The Inflation Reduction Act (IRA) should lift prices of platinum, a key component of many green technologies, by expanding tax credits to stimulate demand for hybrid and electric vehicles, charging and refueling stations, green energy storage and other clean energy investments.
"The Inflation Reduction Act is expected to increase demand for platinum and platinum group metals in the near-, medium- and long-term," Trevor Raymond, director of research at the World Platinum Investment Council, told FOX Business.
Platinum and palladium, along with rhodium, iridium, ruthenium and osmium, make up the platinum group metals.
Platinum is used in jewelry, but the precious metal has industrial and automotive applications. Demand is heavily influenced by the auto industry, where platinum, palladium and rhodium are used in parts, including catalytic converters. Platinum and palladium are often swapped in the manufacture of converters, depending on the price of each metal.

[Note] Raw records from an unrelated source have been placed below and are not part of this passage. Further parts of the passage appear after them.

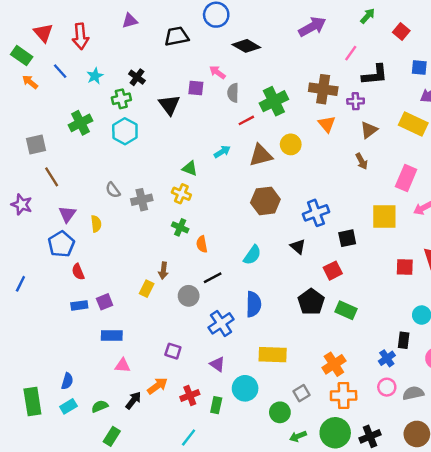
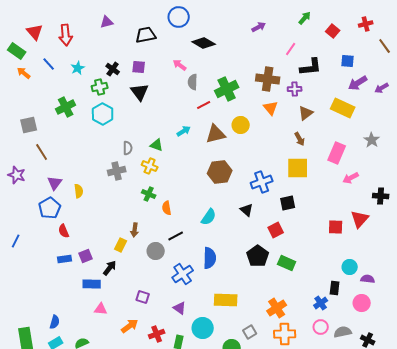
purple arrow: (312, 27) -> (259, 27), size x0.6
purple square: (196, 88) -> (139, 67), moved
gray semicircle: (113, 190) -> (128, 148), moved, turned -144
yellow square: (384, 217) -> (298, 168), moved
black arrow: (133, 400) -> (110, 268), moved

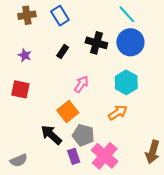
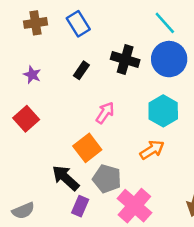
red square: (20, 89) -> (26, 119), turned 36
purple rectangle: (74, 156) -> (80, 206), moved, turned 42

If the IRA raises demand for alternative fuel vehicles, it would be a plus for platinum and palladium. Converters in hybrid vehicles contain more of those elements than gasoline-powered vehicles. For example, the dual exhaust Toyota Prius has two converters.
Tax credits for clean vehicles
The IRA provides tax credits of:
– $40,000 for purchase of a clean commercial vehicle weighing 14,000 pounds or more, with lighter vehicles qualifying for a $7,500 credit
– $7,500 for purchase of a new clean vehicle costing $55,000 or less ($80,000 for SUVs, pickups and vans)

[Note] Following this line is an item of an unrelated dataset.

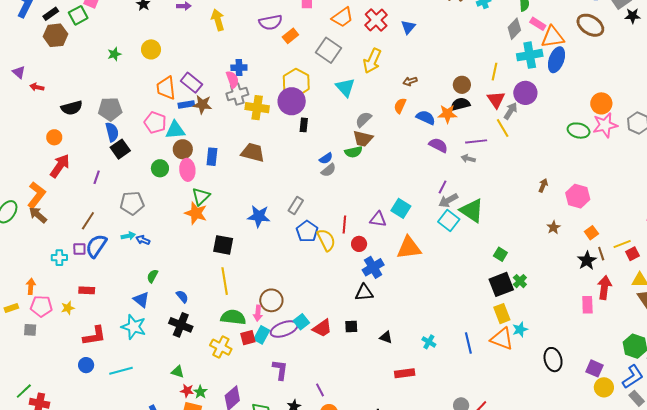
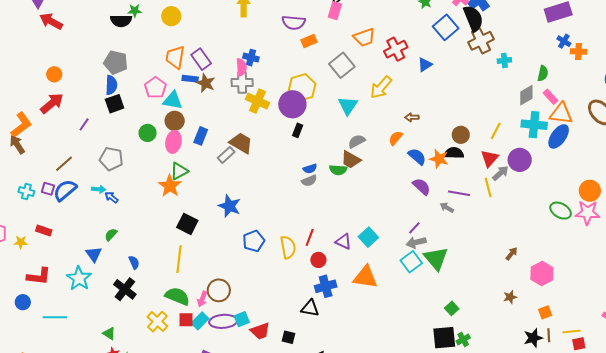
red arrow: (37, 87) -> (51, 21), size x1.6
black semicircle: (72, 108) -> (121, 21), moved
gray rectangle: (296, 206) -> (226, 155), moved
blue pentagon: (307, 231) -> (254, 241), moved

– 30% or $4,000 for the purchase of previously owned plug-in electric and fuel cell vehicles by customers with incomes up to $150,000 if married, $112,500 if head of household or $75,000 if single.
Help for green hydrogen
The bill includes incentives to promote green hydrogen, another technology that relies on platinum. Platinum serves as a catalyst for the production of green hydrogen used in fuel cell electric vehicles and stand-by or remote power supplies. Green hydrogen is produced when electricity is generated from the sun, wind, water or other renewable resources.
"We believe that the Inflation Reduction Act will result in greatly increased funding of decarbonization and, in particular, the generation and use of green hydrogen to significantly reduce carbon emissions and the reliance on fossil fuels," Raymond said.
The green hydrogen inducements include:
– A $3 per kilogram credit for producers of clean hydrogen, which would effectively make green hydrogen the cheapest in the world, according to some sources
– An extension and expansion of the tax credit for alternative fuel refueling property, such as electric charging stations or hydrogen fuel cell recharging stations, with a new credit limit of $100,000
– A new credit for energy storage, including hydrogen storage.
"We believe this provides strong support for fuel cell electric vehicle and hydrogen refueling infrastructure growth," Raymond said.
"We believe that the Inflation Reduction Act will result in greatly increased funding of decarbonization and, in particular, the generation and use of green hydrogen …"
Platinum supply and demand are both expected to fall this year and grow in 2023 as the auto industry continues to untangle supply chain issues, according to estimates released last week by Russian metals miner Nornickel. The outlook through 2030 is for a deficit.
Current platinum prices have changed little from January, though they spiked briefly on supply fears when Russia invaded Ukraine Feb. 24.
Platinum started 2022 at $954 per ounce and peaked on March 8 at $1,153, a 21% gain, according to data from Macrotrends. Since then, prices have fallen but have been on the upswing since mid-July as passage of the inflation bill heated up.